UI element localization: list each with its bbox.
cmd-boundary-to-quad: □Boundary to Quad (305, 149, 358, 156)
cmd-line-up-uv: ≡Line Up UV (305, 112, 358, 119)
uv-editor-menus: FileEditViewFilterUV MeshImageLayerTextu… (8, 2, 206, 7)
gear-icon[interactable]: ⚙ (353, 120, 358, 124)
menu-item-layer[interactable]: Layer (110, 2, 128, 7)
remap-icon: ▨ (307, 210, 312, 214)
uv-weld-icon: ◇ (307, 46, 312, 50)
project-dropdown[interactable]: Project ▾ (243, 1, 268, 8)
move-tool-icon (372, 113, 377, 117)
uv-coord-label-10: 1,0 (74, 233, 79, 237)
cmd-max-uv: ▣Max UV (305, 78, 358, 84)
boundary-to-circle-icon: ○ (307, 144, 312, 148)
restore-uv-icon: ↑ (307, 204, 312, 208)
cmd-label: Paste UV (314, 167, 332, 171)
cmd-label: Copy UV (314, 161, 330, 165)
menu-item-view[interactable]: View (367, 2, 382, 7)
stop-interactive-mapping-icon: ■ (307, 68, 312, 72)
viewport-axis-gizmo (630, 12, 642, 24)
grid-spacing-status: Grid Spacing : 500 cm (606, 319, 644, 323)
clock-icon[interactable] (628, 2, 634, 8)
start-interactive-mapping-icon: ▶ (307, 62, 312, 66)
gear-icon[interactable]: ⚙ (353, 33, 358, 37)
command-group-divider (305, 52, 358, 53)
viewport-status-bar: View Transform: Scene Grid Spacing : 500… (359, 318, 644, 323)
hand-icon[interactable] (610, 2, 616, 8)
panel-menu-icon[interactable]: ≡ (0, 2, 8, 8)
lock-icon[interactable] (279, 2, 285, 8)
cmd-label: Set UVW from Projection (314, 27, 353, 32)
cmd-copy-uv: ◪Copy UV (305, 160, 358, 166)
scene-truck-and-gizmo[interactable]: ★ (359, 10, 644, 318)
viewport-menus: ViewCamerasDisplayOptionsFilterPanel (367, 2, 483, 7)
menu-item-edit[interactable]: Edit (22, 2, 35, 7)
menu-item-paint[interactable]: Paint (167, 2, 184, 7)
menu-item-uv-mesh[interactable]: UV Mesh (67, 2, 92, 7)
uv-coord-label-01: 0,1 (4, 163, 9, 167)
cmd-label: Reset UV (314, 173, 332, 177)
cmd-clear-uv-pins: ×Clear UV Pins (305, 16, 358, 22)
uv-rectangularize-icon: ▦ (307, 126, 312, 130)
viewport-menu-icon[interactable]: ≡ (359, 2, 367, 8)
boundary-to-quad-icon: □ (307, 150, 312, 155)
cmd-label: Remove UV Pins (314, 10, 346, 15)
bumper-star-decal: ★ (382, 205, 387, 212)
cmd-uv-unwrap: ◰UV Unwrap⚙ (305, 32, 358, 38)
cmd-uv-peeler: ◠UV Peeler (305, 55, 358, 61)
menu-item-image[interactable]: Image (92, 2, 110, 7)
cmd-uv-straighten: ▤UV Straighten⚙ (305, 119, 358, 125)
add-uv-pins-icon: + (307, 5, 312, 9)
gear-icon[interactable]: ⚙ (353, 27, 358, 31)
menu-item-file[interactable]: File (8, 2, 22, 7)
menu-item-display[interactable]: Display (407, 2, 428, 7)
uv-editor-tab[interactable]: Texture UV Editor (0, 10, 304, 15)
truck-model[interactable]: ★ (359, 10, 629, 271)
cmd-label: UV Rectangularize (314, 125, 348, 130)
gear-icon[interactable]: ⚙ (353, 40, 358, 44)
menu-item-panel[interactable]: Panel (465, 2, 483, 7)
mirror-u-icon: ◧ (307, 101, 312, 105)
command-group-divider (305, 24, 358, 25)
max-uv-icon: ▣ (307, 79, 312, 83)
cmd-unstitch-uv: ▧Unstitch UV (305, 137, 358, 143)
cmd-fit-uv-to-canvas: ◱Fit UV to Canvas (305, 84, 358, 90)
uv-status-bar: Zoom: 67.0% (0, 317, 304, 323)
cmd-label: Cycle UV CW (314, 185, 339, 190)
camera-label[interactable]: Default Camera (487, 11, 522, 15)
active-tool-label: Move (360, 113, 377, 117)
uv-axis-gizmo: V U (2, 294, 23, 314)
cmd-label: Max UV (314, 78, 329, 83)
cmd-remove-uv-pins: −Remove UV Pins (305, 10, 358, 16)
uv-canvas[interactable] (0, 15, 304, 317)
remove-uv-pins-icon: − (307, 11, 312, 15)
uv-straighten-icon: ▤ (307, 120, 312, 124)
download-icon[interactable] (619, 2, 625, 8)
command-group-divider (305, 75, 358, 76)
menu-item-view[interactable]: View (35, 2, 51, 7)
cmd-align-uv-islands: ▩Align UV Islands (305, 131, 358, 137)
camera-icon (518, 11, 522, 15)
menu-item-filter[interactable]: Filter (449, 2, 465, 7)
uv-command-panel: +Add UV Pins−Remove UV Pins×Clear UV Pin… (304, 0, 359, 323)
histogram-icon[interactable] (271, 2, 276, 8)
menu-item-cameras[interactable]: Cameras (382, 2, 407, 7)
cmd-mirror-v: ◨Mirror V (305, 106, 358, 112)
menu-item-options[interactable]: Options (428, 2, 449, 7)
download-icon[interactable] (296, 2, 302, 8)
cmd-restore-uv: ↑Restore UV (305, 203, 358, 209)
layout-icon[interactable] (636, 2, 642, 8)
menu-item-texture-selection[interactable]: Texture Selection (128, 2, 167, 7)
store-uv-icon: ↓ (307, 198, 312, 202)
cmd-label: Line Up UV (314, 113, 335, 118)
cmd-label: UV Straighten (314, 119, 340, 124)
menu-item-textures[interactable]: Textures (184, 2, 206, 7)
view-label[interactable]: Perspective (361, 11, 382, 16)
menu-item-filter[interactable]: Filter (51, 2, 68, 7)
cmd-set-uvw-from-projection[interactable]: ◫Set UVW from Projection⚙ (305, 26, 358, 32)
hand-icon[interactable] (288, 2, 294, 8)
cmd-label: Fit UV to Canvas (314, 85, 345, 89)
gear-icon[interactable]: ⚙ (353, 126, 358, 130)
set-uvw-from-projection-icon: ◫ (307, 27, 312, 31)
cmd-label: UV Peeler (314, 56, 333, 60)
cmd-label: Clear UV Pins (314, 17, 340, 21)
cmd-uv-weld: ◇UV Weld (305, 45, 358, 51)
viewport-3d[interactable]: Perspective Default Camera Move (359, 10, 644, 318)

◆ ◆ ◆ ◆

• **Task requirements**
What is needed is an exact reproduction of the data.

• **Task result**
UI element localization: list each with its bbox.
cmd-boundary-to-quad: □Boundary to Quad (305, 149, 358, 156)
cmd-line-up-uv: ≡Line Up UV (305, 112, 358, 119)
uv-editor-menus: FileEditViewFilterUV MeshImageLayerTextu… (8, 2, 206, 7)
gear-icon[interactable]: ⚙ (353, 120, 358, 124)
menu-item-layer[interactable]: Layer (110, 2, 128, 7)
remap-icon: ▨ (307, 210, 312, 214)
uv-weld-icon: ◇ (307, 46, 312, 50)
project-dropdown[interactable]: Project ▾ (243, 1, 268, 8)
move-tool-icon (372, 113, 377, 117)
uv-coord-label-10: 1,0 (74, 233, 79, 237)
cmd-max-uv: ▣Max UV (305, 78, 358, 84)
boundary-to-circle-icon: ○ (307, 144, 312, 148)
restore-uv-icon: ↑ (307, 204, 312, 208)
cmd-label: Paste UV (314, 167, 332, 171)
cmd-label: Copy UV (314, 161, 330, 165)
menu-item-view[interactable]: View (367, 2, 382, 7)
stop-interactive-mapping-icon: ■ (307, 68, 312, 72)
viewport-axis-gizmo (630, 12, 642, 24)
grid-spacing-status: Grid Spacing : 500 cm (606, 319, 644, 323)
clock-icon[interactable] (628, 2, 634, 8)
start-interactive-mapping-icon: ▶ (307, 62, 312, 66)
gear-icon[interactable]: ⚙ (353, 33, 358, 37)
command-group-divider (305, 52, 358, 53)
viewport-status-bar: View Transform: Scene Grid Spacing : 500… (359, 318, 644, 323)
hand-icon[interactable] (610, 2, 616, 8)
panel-menu-icon[interactable]: ≡ (0, 2, 8, 8)
lock-icon[interactable] (279, 2, 285, 8)
cmd-label: Set UVW from Projection (314, 27, 353, 32)
cmd-copy-uv: ◪Copy UV (305, 160, 358, 166)
scene-truck-and-gizmo[interactable]: ★ (359, 10, 644, 318)
viewport-menus: ViewCamerasDisplayOptionsFilterPanel (367, 2, 483, 7)
menu-item-edit[interactable]: Edit (22, 2, 35, 7)
menu-item-paint[interactable]: Paint (167, 2, 184, 7)
menu-item-uv-mesh[interactable]: UV Mesh (67, 2, 92, 7)
uv-coord-label-01: 0,1 (4, 163, 9, 167)
cmd-label: Reset UV (314, 173, 332, 177)
cmd-clear-uv-pins: ×Clear UV Pins (305, 16, 358, 22)
uv-rectangularize-icon: ▦ (307, 126, 312, 130)
viewport-menu-icon[interactable]: ≡ (359, 2, 367, 8)
boundary-to-quad-icon: □ (307, 150, 312, 155)
cmd-label: Remove UV Pins (314, 10, 346, 15)
bumper-star-decal: ★ (382, 205, 387, 212)
cmd-uv-unwrap: ◰UV Unwrap⚙ (305, 32, 358, 38)
cmd-uv-peeler: ◠UV Peeler (305, 55, 358, 61)
menu-item-image[interactable]: Image (92, 2, 110, 7)
cmd-uv-straighten: ▤UV Straighten⚙ (305, 119, 358, 125)
add-uv-pins-icon: + (307, 5, 312, 9)
gear-icon[interactable]: ⚙ (353, 27, 358, 31)
menu-item-file[interactable]: File (8, 2, 22, 7)
menu-item-display[interactable]: Display (407, 2, 428, 7)
uv-editor-tab[interactable]: Texture UV Editor (0, 10, 304, 15)
truck-model[interactable]: ★ (359, 10, 629, 271)
cmd-label: UV Rectangularize (314, 125, 348, 130)
gear-icon[interactable]: ⚙ (353, 40, 358, 44)
menu-item-panel[interactable]: Panel (465, 2, 483, 7)
mirror-u-icon: ◧ (307, 101, 312, 105)
command-group-divider (305, 24, 358, 25)
max-uv-icon: ▣ (307, 79, 312, 83)
cmd-unstitch-uv: ▧Unstitch UV (305, 137, 358, 143)
cmd-fit-uv-to-canvas: ◱Fit UV to Canvas (305, 84, 358, 90)
uv-status-bar: Zoom: 67.0% (0, 317, 304, 323)
cmd-label: Cycle UV CW (314, 185, 339, 190)
camera-label[interactable]: Default Camera (487, 11, 522, 15)
active-tool-label: Move (360, 113, 377, 117)
uv-axis-gizmo: V U (2, 294, 23, 314)
cmd-label: Max UV (314, 78, 329, 83)
cmd-remove-uv-pins: −Remove UV Pins (305, 10, 358, 16)
uv-canvas[interactable] (0, 15, 304, 317)
remove-uv-pins-icon: − (307, 11, 312, 15)
uv-straighten-icon: ▤ (307, 120, 312, 124)
download-icon[interactable] (619, 2, 625, 8)
command-group-divider (305, 75, 358, 76)
menu-item-view[interactable]: View (35, 2, 51, 7)
cmd-align-uv-islands: ▩Align UV Islands (305, 131, 358, 137)
camera-icon (518, 11, 522, 15)
menu-item-filter[interactable]: Filter (449, 2, 465, 7)
uv-command-panel: +Add UV Pins−Remove UV Pins×Clear UV Pin… (304, 0, 359, 323)
histogram-icon[interactable] (271, 2, 276, 8)
menu-item-cameras[interactable]: Cameras (382, 2, 407, 7)
cmd-mirror-v: ◨Mirror V (305, 106, 358, 112)
menu-item-options[interactable]: Options (428, 2, 449, 7)
download-icon[interactable] (296, 2, 302, 8)
cmd-restore-uv: ↑Restore UV (305, 203, 358, 209)
layout-icon[interactable] (636, 2, 642, 8)
menu-item-texture-selection[interactable]: Texture Selection (128, 2, 167, 7)
store-uv-icon: ↓ (307, 198, 312, 202)
cmd-label: Line Up UV (314, 113, 335, 118)
cmd-label: UV Straighten (314, 119, 340, 124)
menu-item-textures[interactable]: Textures (184, 2, 206, 7)
view-label[interactable]: Perspective (361, 11, 382, 16)
menu-item-filter[interactable]: Filter (51, 2, 68, 7)
cmd-set-uvw-from-projection[interactable]: ◫Set UVW from Projection⚙ (305, 26, 358, 32)
hand-icon[interactable] (288, 2, 294, 8)
cmd-label: Fit UV to Canvas (314, 85, 345, 89)
gear-icon[interactable]: ⚙ (353, 126, 358, 130)
set-uvw-from-projection-icon: ◫ (307, 27, 312, 31)
cmd-label: UV Peeler (314, 56, 333, 60)
cmd-label: Clear UV Pins (314, 17, 340, 21)
cmd-uv-weld: ◇UV Weld (305, 45, 358, 51)
viewport-3d[interactable]: Perspective Default Camera Move (359, 10, 644, 318)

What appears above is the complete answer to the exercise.